When getting ready for any exam, my first step is to extract the officially published Exam Objectives, and organize them into a good old spreadsheet. I then color-code each sentence green, amber or red. Green signals that the topic is well known, amber hints at familiarity, and red serves as a reminder to hold my ambition back, and try learning the topic before booking the exam! This visual roadmap is great for maintaining motivation, and at a glimpse tells me how much left there is to do. Here’s what that spreadsheet looked like for me towards the end of my revision;
I had really not used Ansible Automation Platform that much before this exam, but I did approximately 8-12 hours of intense studying up on it, with a real instance deployed in my homelab. Notice from my spreadsheet that I didn’t wait until everything was green before booking the exam - otherwise you end up in a state of being a bit unsure if you’ve done enough revision. There are also some areas, like “Manage advanced inventories” that could mean anything.
A homelab is a perfect substitute for “real world experience”
Because I work for Red Hat, and I’m not one of the many engineers out there today using Ansible in anger in “real world” environments, means I need to force myself to find ways to gain as close to real world experience as possible. For that, I have my homelab. I’ve been using Ansible in my homelab for many years now, and deliberately took the decision to create an Ansible collection back when they were new, in 2019. jwr-soe-ansible (James W Read’s Standard Operating Environment) is a collection I’ve been building over time and that exposes me to a lot of Ansible stuff. In particular, I set myself the challenge to keep that collection maintained with minimal / zero lint warnings and errors - which can be a real challenge with Ansible sometimes!
How did the exam feel?
The exam environment again worked flawlessly for me - but do take time during the exam setup to configure your keymap appropriately (it defaults to US, which is horrible for a UK keyboard). I also spent at least 10 minutes at the start of the exam configuring my .vimrc, terminal color scheme (erw, I hate “dark mode”), and getting rid of stuff in Firefox that I didn’t like. I do this at the start of all the Red Hat exams and it really helps to be comfortable in the exam environment.

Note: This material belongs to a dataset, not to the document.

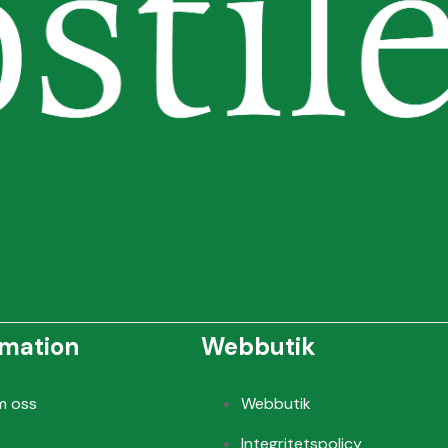
rmation
Webbutik
m oss
Webbutik
Integritetspolicy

The timing worked out great, 4 hours felt exactly right, there’s quite a lot to do, but like any Red Hat exam, you need to be careful about reading the questions carefully, looking for any gotchas or subtle details.
Was it worth it?
Preparation for the exam pushed me deeper into ansible-navigator, Execution Environments and Private Automation Hubs - areas I had little understanding of before. Initially, I was unaware how these puzzle pieces fit together and what purpose they served. Now I know those details a lot better - so, yes, I’d say it was worth it!
The journey with the Red Hat Ansible Automation Platform 2.2 certification was both challenging, and rewarding. If you’re considering a similar challenge, remember that preparation is key, personalising your exam environment can make a significant difference, and certifications are a perfect way to become more well-rounded in a technical topic. Certifications are one type of education that I personally enjoy, but I’ll never lose sight of the fact that expertise is a combination of both education, and real world experience.